Collected data:
--*--
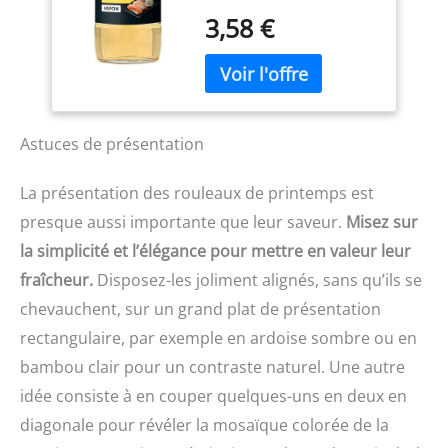
de riz Tanoshi permet
végétaliens, nourriture
3,58 €
d'assaisonner votre riz à
naturelle faite avec soin
sushis, mais aussi les
pour les gens et la
salades et les marinades,
planète EMBALLAGE: Mis
pour de délicieux repas
en bouteille dans du
asiatiques en famille ou
verre recyclable avec un
entre amis
emballage neutre en
Astuces de présentation
L'INCONTOURNABLE
CO2, soutenant la
VINAIGRE DE RIZ : Obtenu
durabilité de la source au
La présentation des rouleaux de printemps est
par fermentation du riz,
rayon
presque aussi importante que leur saveur.
Misez sur
le vinaigre de riz est un
assaisonnement
la simplicité et l’élégance pour mettre en valeur leur
incontournable dans la
fraîcheur.
Disposez-les joliment alignés, sans qu’ils se
cuisine japonaise. Peu
acide et subtilement
chevauchent, sur un grand plat de présentation
sucré, il accompagne à
rectangulaire, par exemple en ardoise sombre ou en
merveille tous types de
bambou clair pour un contraste naturel. Une autre
sauces LE SECRET DES
MEILLEURS SUSHIS :
idée consiste à en couper quelques-uns en deux en
Réussir ses sushis
diagonale pour révéler la mosaïque colorée de la
maison repose sur le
--*--
I'd like the data above duplicated exactly, with no pictures included.

**Response below:**
de riz Tanoshi permet
végétaliens, nourriture
3,58 €
d'assaisonner votre riz à
naturelle faite avec soin
sushis, mais aussi les
pour les gens et la
salades et les marinades,
planète EMBALLAGE: Mis
pour de délicieux repas
en bouteille dans du
asiatiques en famille ou
verre recyclable avec un
entre amis
emballage neutre en
Astuces de présentation
L'INCONTOURNABLE
CO2, soutenant la
VINAIGRE DE RIZ : Obtenu
durabilité de la source au
La présentation des rouleaux de printemps est
par fermentation du riz,
rayon
presque aussi importante que leur saveur.
Misez sur
le vinaigre de riz est un
assaisonnement
la simplicité et l’élégance pour mettre en valeur leur
incontournable dans la
fraîcheur.
Disposez-les joliment alignés, sans qu’ils se
cuisine japonaise. Peu
acide et subtilement
chevauchent, sur un grand plat de présentation
sucré, il accompagne à
rectangulaire, par exemple en ardoise sombre ou en
merveille tous types de
bambou clair pour un contraste naturel. Une autre
sauces LE SECRET DES
MEILLEURS SUSHIS :
idée consiste à en couper quelques-uns en deux en
Réussir ses sushis
diagonale pour révéler la mosaïque colorée de la
maison repose sur le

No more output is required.